Francis only learned of DNA’s monoclinic space group through reading a nonconfidential King’s progress report sent to Max Perutz in mid-February. By then, through a new burst of model building, I had found that a sugar-phosphate backbone of 20-angstrom diameter optimally repeats every 34 angstroms, the repeat distance measured in B-form DNA. Francis now argued, in light of Rosalind’s space group, that the two chains must run in opposite directions. But I didn’t initially buy this assertion, not understanding the underlying crystallographic symmetry argument. Until I knew how the centrally located bases bonded to each other, I didn’t want to worry about backbone directions. Then, unknown to me, my model building was being hindered by faulty textbook descriptions of the structures of guanine and thymine. Using such false configurations, I had become momentarily excited about a pairing scheme similar to that found in crystals of adenine.
That scheme, however, would have given a 17-angstrom repeat along the helical axis, not the 34-angstrom figure observed by Rosalind. Happily, the Caltech structural chemist Jerry Donohue, then spending his sabbatical year in Cambridge, set me on the right track by arguing that the guanine and thymine hydrogens should have keto rather than the textbook-ascribed enol configurations. Needing only a day to incorporate Jerry’s reasoning, I changed the locations of the hydrogen atoms on my paper-cutout models of thymine and guanine. Almost instantly I found myself forming the A-T and G-C base pairs we now know to exist in DNA. Coming a half-hour later into our office that Saturday morning, Francis took only a few minutes to conclude that the symmetry of the base pairs demanded that the chains run in opposite directions. Rosalind’s monoclinic space group was in a true sense a prediction of a model derived by Francis and me from purely stereochemical arguments. The double helix had to be correct. All that remained to be done was to build a backbone segment and measure its atomic coördinates to show that all the bond lengths and angles in our model agreed with those previously found in smaller molecules. This task, which for the first time in months took Francis away from his desk, took less than three days to complete. The double helix was ready to let loose upon the world.

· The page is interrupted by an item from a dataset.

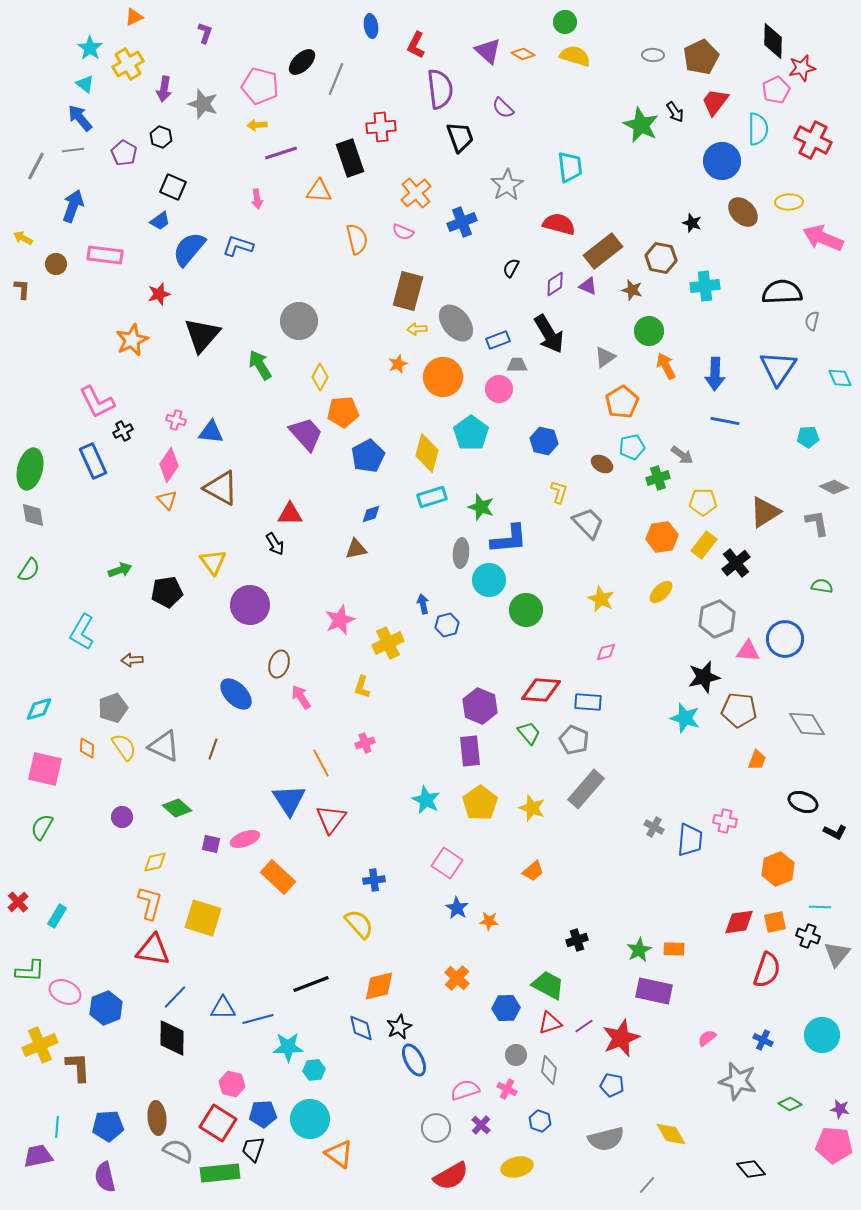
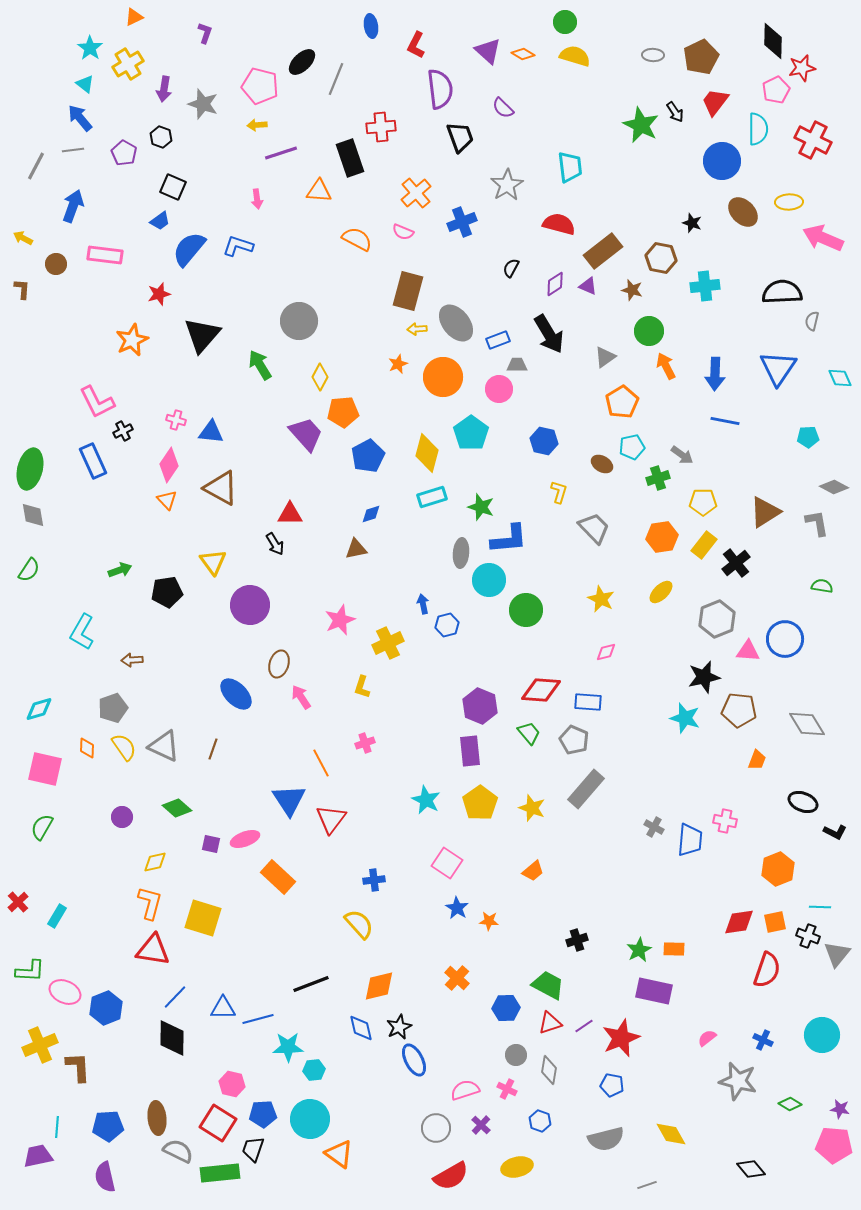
orange semicircle at (357, 239): rotated 48 degrees counterclockwise
gray trapezoid at (588, 523): moved 6 px right, 5 px down
gray line at (647, 1185): rotated 30 degrees clockwise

Breaking the news to Wilkins that we very likely had solved the DNA structure was bound to cause his heart to spasm. A day after we had verified appropriate coördinates for all the atoms, a letter from him arrived informing Francis that Rosalind was out of King’s and that Maurice was about to resume work on DNA. Perhaps to soften the blow, John Kendrew, not Francis, called Maurice to report that Francis and I had a promising novel structure for DNA. Coming up the next day, Maurice instantly recognized the double helices’ elegant simplicity and agreed that it was likely too good not to be true. Knowing that we would not have found the DNA structure without knowledge of x-ray results from King’s, Francis and I suggested to Maurice that his name also be on the manuscript we planned to send to Nature. Without hesitation, he declined, possibly not knowing how to deal with Rosalind Franklin’s and Raymond Gosling’s equally important contributions. The April 25, 1953, issue of Nature, besides containing the 900-word description of our model, also included separate continuing contributions from the two warring DNA groups at King’s. Maurice was later to write that his refusal to publish jointly with the two of us was the biggest mistake of his life.
In every sense, solving the double helix was a problem in chemistry. Alex Todd facetiously told me that Francis and I were good organic chemists, not wanting to admit that a major objective in chemistry had been solved by nonchemists. In reality, Francis and I would not have been first to see the structure if Todd’s fellow chemists had not done botched jobs. Linus had all the keys to unlock the DNA structure but inexplicably didn’t use them that fall of 1952. Rosalind Franklin would have seen the double helix first had she seen fit to enter the model-building race and been better able to interact with other scientists. If she had accepted rather than rejected Maurice as a collaborator, the two of them could not have failed to realize the significance of the monoclinic space group. Dorothy Hodgkin’s Oxford put-down of Rosalind as a crystallographer would not have been the fatal wound that it seems in retrospect.